# Teardrops and Rooftop Tents?



## woodster

I know as a kid and before I could ever get a drivers license I always enjoyed looking at used cars, most guys do. 
Couldn't afford one then but the enjoyment of visualizing which one you would choose was always a dream!

The roof-top tent dosen't make sense to me, but it may appeal to someone eles. 
I like the teardrop concept. It sleeps two confortably and the rear tail gate opens up and you can have a cook-top, refrigerator and storage for food and cooking utensils.
There would be less drag with a smaller trailer and weight and probably better gas mileage than would be expected with a larger trailer.
There are a few companies that manufacture the teardrop, as this represents just one manufacturer.

Teardrop Trailer:
Teardrop Travel Trailers by Camp-Inn

Roof Top Tents:
Welcome to AutoHomeUSA - Suppliers of Roof Top Tent Campers for SUVs, vans, trucks, or cars


----------



## woodster

Vintage Campers: Restore an old camper!
vintage camper pictures


----------



## artmart

There are different schools of thought for each option. They suit different needs.

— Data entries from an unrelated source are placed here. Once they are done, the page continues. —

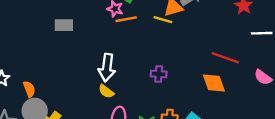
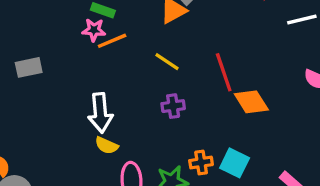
yellow line: (163, 20) -> (167, 62), moved, turned 30
red line: (225, 58) -> (224, 72), moved, turned 64

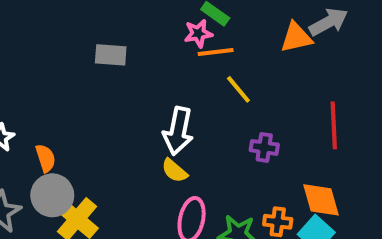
pink star: (94, 30) -> (198, 33), turned -30
yellow line: (167, 62) -> (238, 89), moved
orange diamond: (251, 102) -> (321, 200), moved

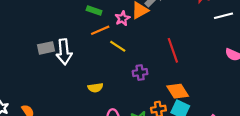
pink star: (198, 33) -> (122, 18), moved
white arrow: (178, 131) -> (64, 52), moved
yellow semicircle: (174, 171) -> (95, 88), moved, turned -32

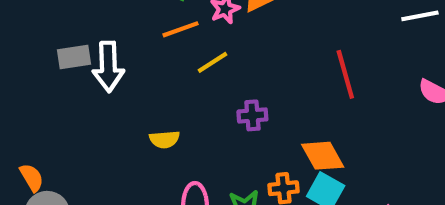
yellow line: (118, 46) -> (213, 62), turned -70
red line: (173, 50) -> (345, 74), moved

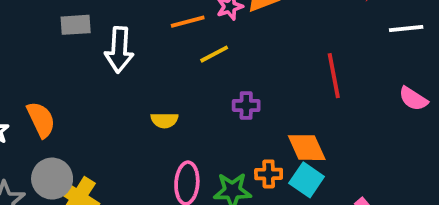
gray rectangle: (74, 57) -> (76, 25), moved
orange semicircle: (32, 178) -> (41, 120), moved, size x1.4

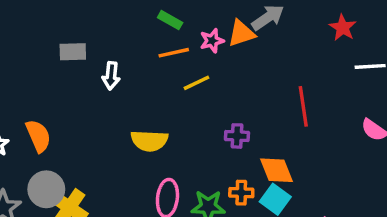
white arrow: (119, 50) -> (111, 76), size x0.7
purple cross: (246, 105) -> (237, 136), moved
yellow semicircle: (164, 120) -> (149, 141), size x1.5

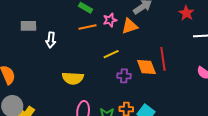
orange triangle: (241, 33) -> (130, 26), moved
yellow line: (196, 83) -> (111, 54), moved
orange diamond: (277, 170) -> (146, 67), moved

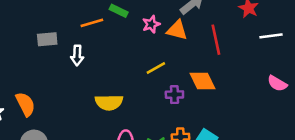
orange triangle: (130, 26) -> (177, 30), turned 36
orange line: (87, 27) -> (92, 23), moved
red line: (163, 59) -> (216, 40), moved

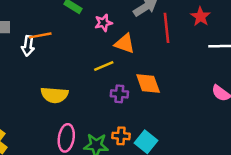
orange line: (92, 23) -> (40, 35), moved
orange triangle: (177, 30) -> (125, 44), moved
red line: (216, 40) -> (167, 28), moved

The teardrops are light but in many states you are limited in how fast you drive for safety and because if you go too fast, you'll probably burn out the bearings on those little guys. Another advantage is the ability to disconnect and still be able to drive around. Most times no matter how light a trailer creates more drag and might impact the fuel economy than not have a trailer to tow.

The truck tents you linked are for those who want to go off the beaten path (it's difficult to take your trailer off road) and don't want the extra size and weight of a towable. It's for more basic, natural functions with all the expensive maintenance of a towable. This version also does not take up an cargo space (but will add only a few pounds of cargo), therefore weight compliance is probably easier. Fuel economy might be just a little better because of the weight too, even though the drag on top of the roof might impact this a little.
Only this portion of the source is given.